Flashcard: Sections 8.4/8.6 -Vertex Form and Properties of Quadratics

A quadratic function is a polynomial function of degree 2, typically in the form f(x) = ax² + bx + c, where a, b, and c are constants and a ≠ 0.

The vertex form of a quadratic function is f(x) = a(x - h)² + k, where (h, k) is the vertex of the parabola.

The 'a' value determines the direction and width of the parabola. If a > 0, the parabola opens upwards; if a < 0, it opens downwards.

The axis of symmetry is a vertical line that divides the parabola into two mirror-image halves, given by the equation x = h in vertex form.

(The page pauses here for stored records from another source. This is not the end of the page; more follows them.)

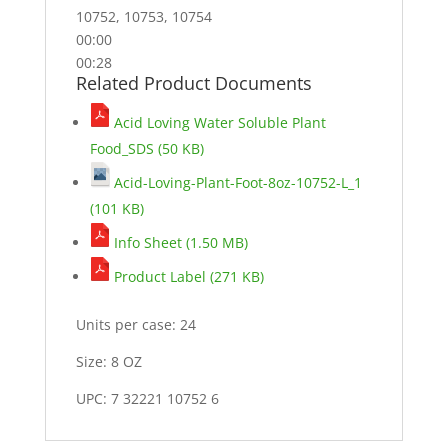
10752, 10753, 10754
00:00
00:28
Related Product Documents
Acid Loving Water Soluble Plant
Food_SDS (50 KB)
Acid-Loving-Plant-Foot-8oz-10752-L_1
(101 KB)
Info Sheet (1.50 MB)
Product Label (271 KB)
Units per case: 24
Size: 8 OZ
UPC: 7 32221 10752 6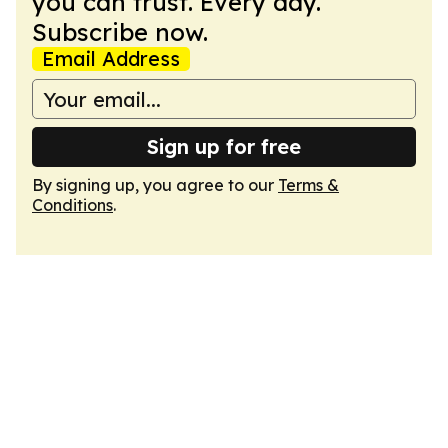
you can trust. Every day.
Subscribe now.
Email Address
Sign up for free
By signing up, you agree to our
Terms &
Conditions
.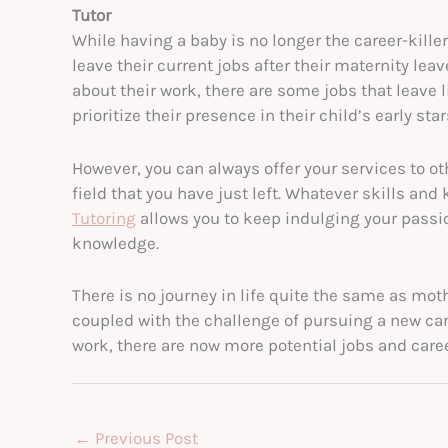
Tutor
While having a baby is no longer the career-kille
leave their current jobs after their maternity l
about their work, there are some jobs that leave 
prioritize their presence in their child’s early sta
However, you can always offer your services to o
field that you have just left. Whatever skills an
Tutoring
allows you to keep indulging your passi
knowledge.
There is no journey in life quite the same as moth
coupled with the challenge of pursuing a new car
work, there are now more potential jobs and caree
←
Previous Post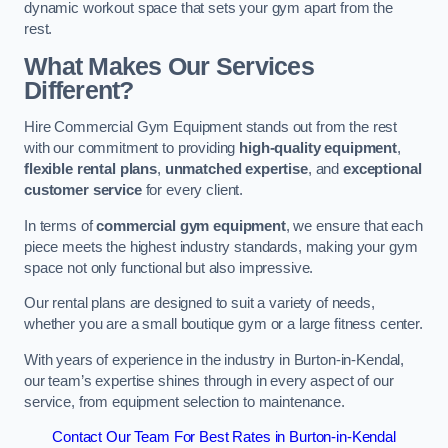
dynamic workout space that sets your gym apart from the
rest.
What Makes Our Services
Different?
Hire Commercial Gym Equipment stands out from the rest
with our commitment to providing
high-quality equipment
,
flexible rental plans
,
unmatched expertise
, and
exceptional
customer service
for every client.
In terms of
commercial gym equipment
, we ensure that each
piece meets the highest industry standards, making your gym
space not only functional but also impressive.
Our rental plans are designed to suit a variety of needs,
whether you are a small boutique gym or a large fitness center.
With years of experience in the industry in Burton-in-Kendal,
our team’s expertise shines through in every aspect of our
service, from equipment selection to maintenance.
Contact Our Team For Best Rates in Burton-in-Kendal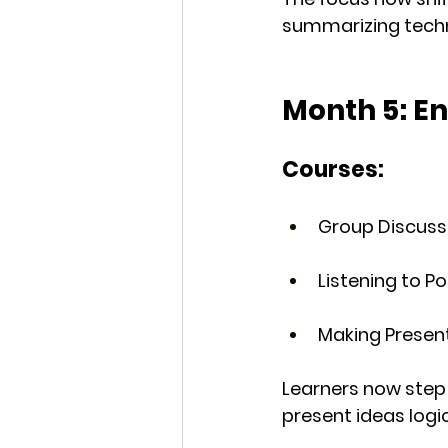
summarizing techni
Month 5: E
Courses:
Group Discuss
Listening to 
Making Presen
Learners now step 
present ideas logic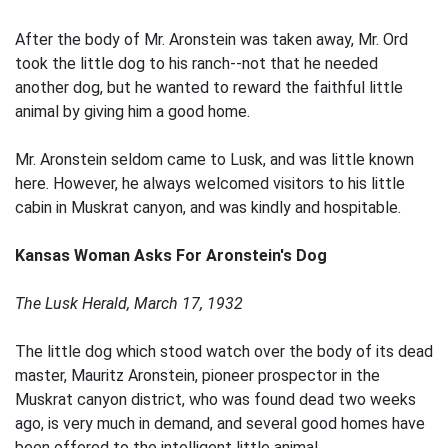
After the body of Mr. Aronstein was taken away, Mr. Ord
took the little dog to his ranch--not that he needed
another dog, but he wanted to reward the faithful little
animal by giving him a good home.
Mr. Aronstein seldom came to Lusk, and was little known
here. However, he always welcomed visitors to his little
cabin in Muskrat canyon, and was kindly and hospitable.
Kansas Woman Asks For Aronstein's Dog
The Lusk Herald, March 17, 1932
The little dog which stood watch over the body of its dead
master, Mauritz Aronstein, pioneer prospector in the
Muskrat canyon district, who was found dead two weeks
ago, is very much in demand, and several good homes have
been offered to the intelligent little animal.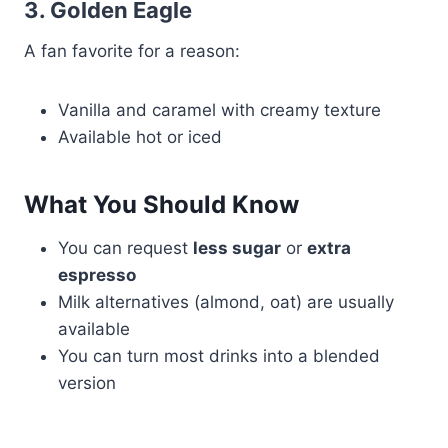
3. Golden Eagle
A fan favorite for a reason:
Vanilla and caramel with creamy texture
Available hot or iced
What You Should Know
You can request
less sugar
or
extra
espresso
Milk alternatives (almond, oat) are usually
available
You can turn most drinks into a blended
version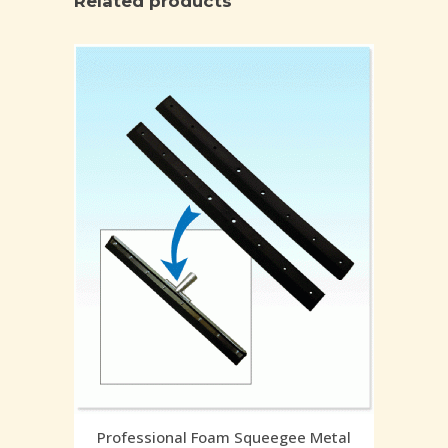
Related products
Professional Foam Squeegee Metal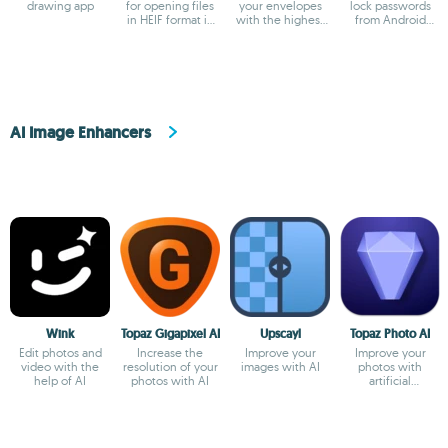
drawing app
for opening files
your envelopes
lock passwords
in HEIF format in
with the highest
from Android
Windows
precision
devices
AI Image Enhancers
Wink
Topaz Gigapixel AI
Upscayl
Topaz Photo AI
Edit photos and
Increase the
Improve your
Improve your
video with the
resolution of your
images with AI
photos with
help of AI
photos with AI
artificial
intelligence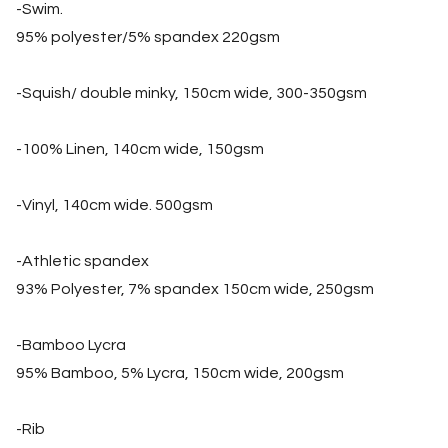
-Swim.
95% polyester/5% spandex 220gsm
-Squish/ double minky, 150cm wide, 300-350gsm
-100% Linen, 140cm wide, 150gsm
-Vinyl, 140cm wide. 500gsm
-Athletic spandex
93% Polyester, 7% spandex 150cm wide, 250gsm
-Bamboo Lycra
95% Bamboo, 5% Lycra, 150cm wide, 200gsm
-Rib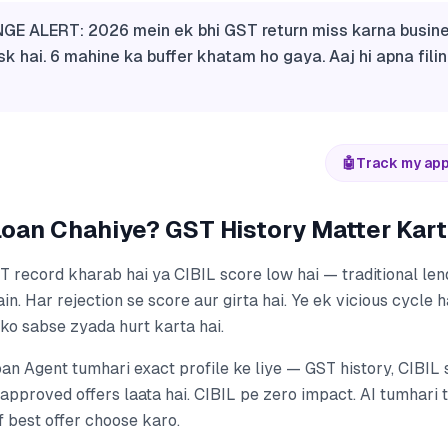
GE ALERT: 2026 mein ek bhi GST return miss karna busin
sk hai. 6 mahine ka buffer khatam ho gaya. Aaj hi apna fili
🤖
Track my app
oan Chahiye? GST History Matter Karti
 record kharab hai ya CIBIL score low hai — traditional le
in. Har rejection se score aur girta hai. Ye ek vicious cycle h
ko sabse zyada hurt karta hai.
oan Agent tumhari exact profile ke liye — GST history, CIBIL
approved offers laata hai. CIBIL pe zero impact. AI tumhari 
rf best offer choose karo.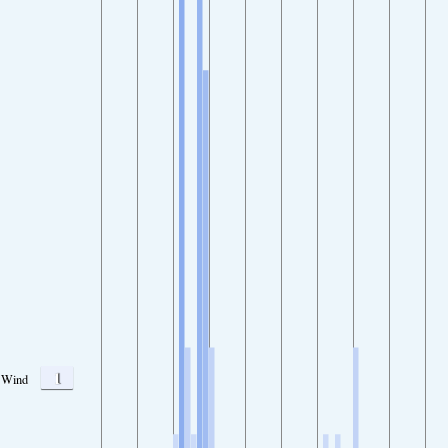
1
Wind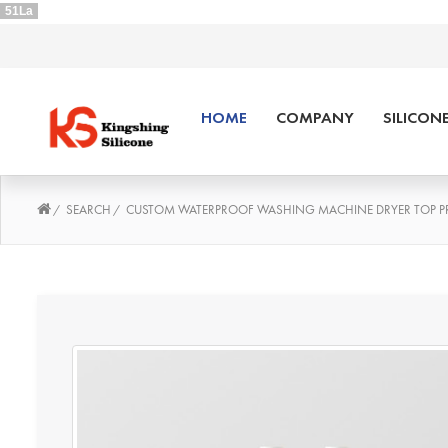
51La
HOME
COMPANY
SILICON
SEARCH
CUSTOM WATERPROOF WASHING MACHINE DRYER TOP PR
/
/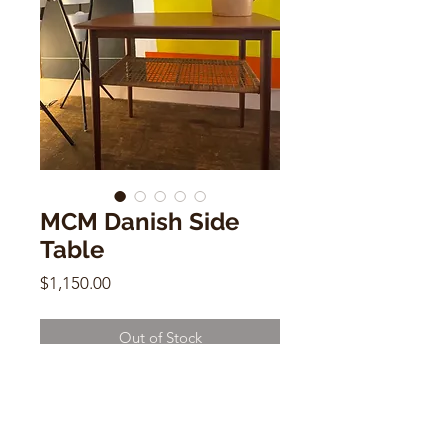
MCM Danish Side
Table
Price
$1,150.00
Out of Stock
MCM Danish Side Table
20.5"h x 26"w x 15"d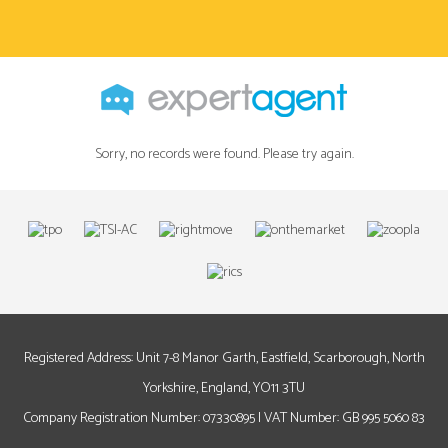
Sorry, no records were found. Please try again.
Registered Address: Unit 7-8 Manor Garth, Eastfield, Scarborough, North
Yorkshire, England, YO11 3TU
Company Registration Number: 07330895 | VAT Number: GB 995 5060 83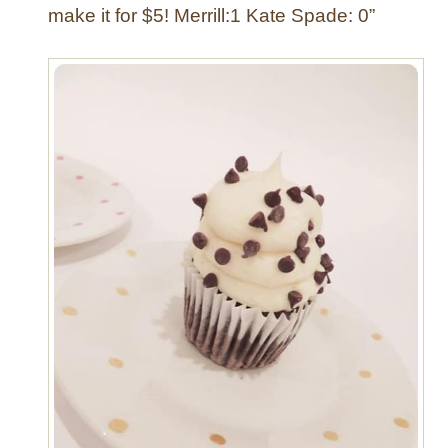
make it for $5! Merrill:1 Kate Spade: 0”
n
e
r
w
a
r
e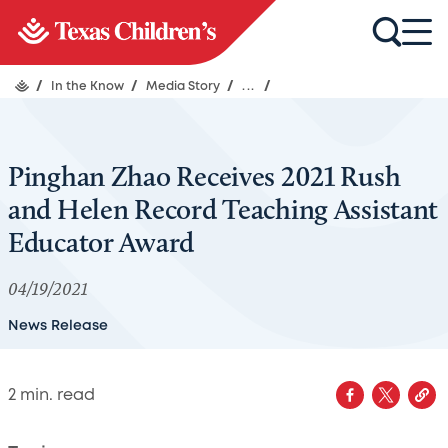
/
In the Know
/
Media Story
/
...
/
Pinghan Zhao Receives 2021 Rush
and Helen Record Teaching Assistant
Educator Award
04/19/2021
News Release
2
min. read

To find the vertex of a quadratic function in standard form (f(x) = ax² + bx + c), use the formula h = -b/(2a) and then calculate k by substituting h back into the function.

The x-intercepts (or roots) are the points where the graph of the function crosses the x-axis, found by solving the equation f(x) = 0.

The discriminant (D = b² - 4ac) determines the nature of the roots: D > 0 means two distinct real roots, D = 0 means one real root, and D < 0 means no real roots.

Exponential decay describes a process where a quantity decreases at a rate proportional to its current value, often modeled by the function f(t) = a * e^(-kt), where k > 0.

A quadratic function's graph is a parabola, which can open upwards or downwards and has a single vertex.

The standard form of a quadratic equation is ax² + bx + c = 0, where a, b, and c are constants.